___ Records for this exercise
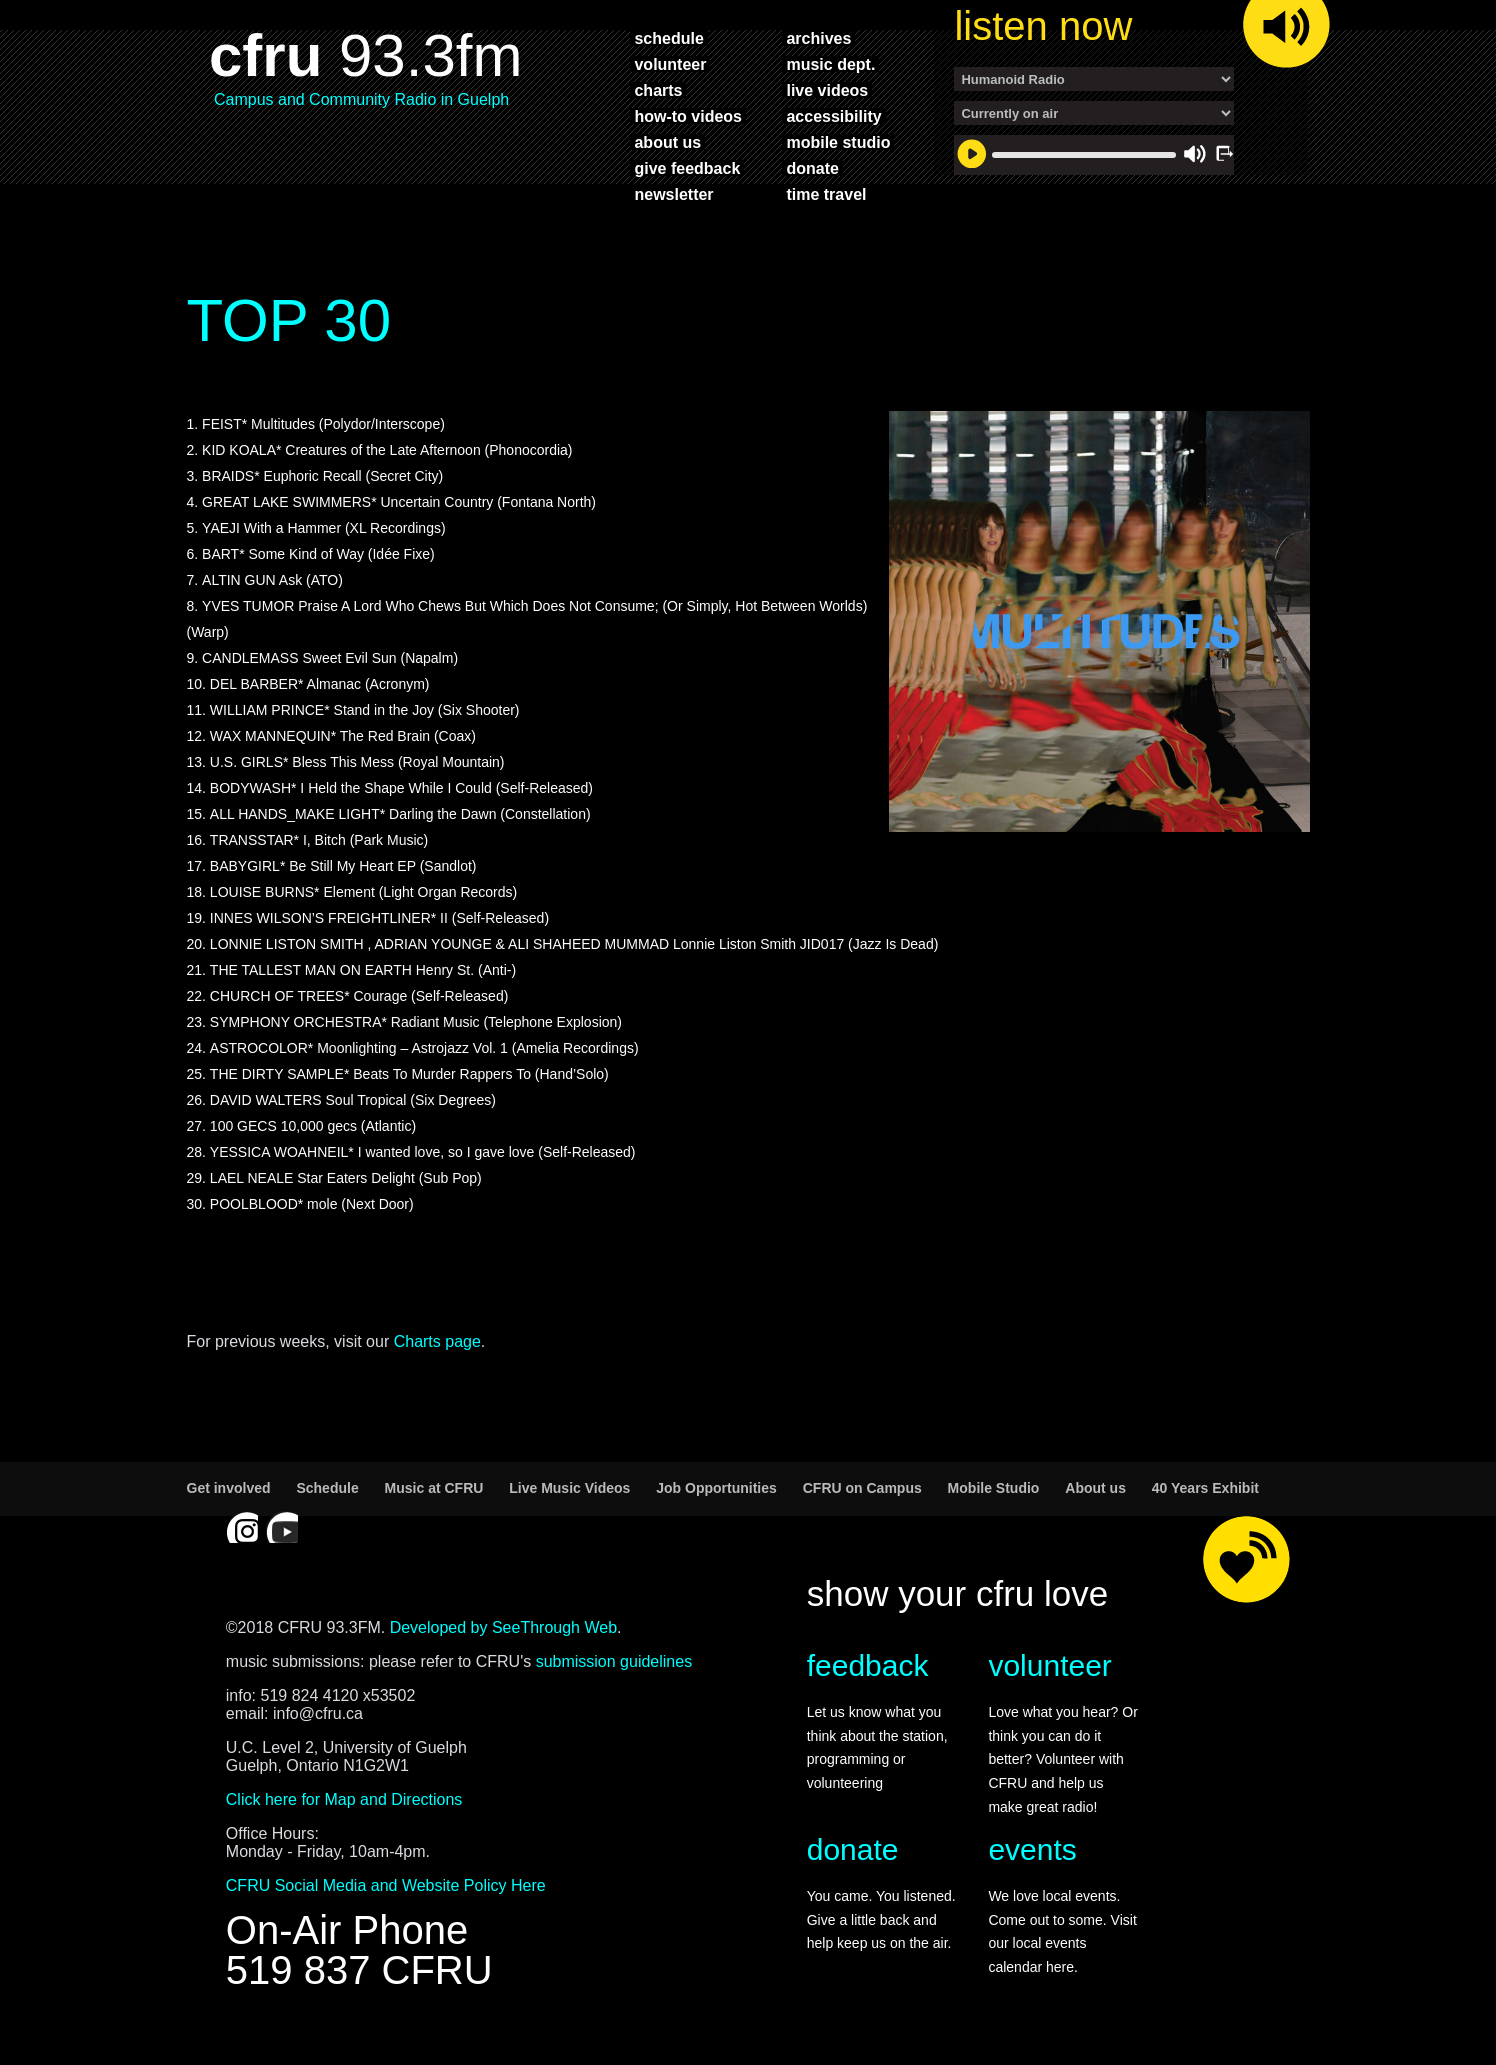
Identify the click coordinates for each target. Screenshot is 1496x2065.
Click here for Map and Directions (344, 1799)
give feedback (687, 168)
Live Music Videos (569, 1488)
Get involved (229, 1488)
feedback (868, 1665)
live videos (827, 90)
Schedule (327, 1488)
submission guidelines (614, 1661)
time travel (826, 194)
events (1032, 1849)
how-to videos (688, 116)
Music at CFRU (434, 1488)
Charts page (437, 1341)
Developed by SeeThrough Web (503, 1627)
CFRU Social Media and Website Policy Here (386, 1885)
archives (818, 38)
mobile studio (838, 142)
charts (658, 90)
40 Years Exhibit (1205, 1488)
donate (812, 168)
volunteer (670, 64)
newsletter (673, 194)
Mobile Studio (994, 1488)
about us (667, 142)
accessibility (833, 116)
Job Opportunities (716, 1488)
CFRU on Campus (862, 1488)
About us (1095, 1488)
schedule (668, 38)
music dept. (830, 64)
______
Problem to work on:
Using the material above, tally each line where the word "CFRU" appears. Reply with the total only.

Answer space:
3